[Transcribed page contents]
⟨
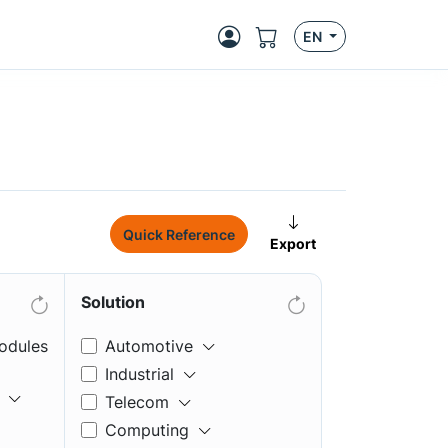
EN
Quick Reference
Export
Solution
odules
Automotive
Industrial
Telecom
Computing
⟩
§ Work instructions:
Pictures are to be dropped, and every record is to be copied exactly.

§ Task solution:
EN
Quick Reference
Export
Solution
odules
Automotive
Industrial
Telecom
Computing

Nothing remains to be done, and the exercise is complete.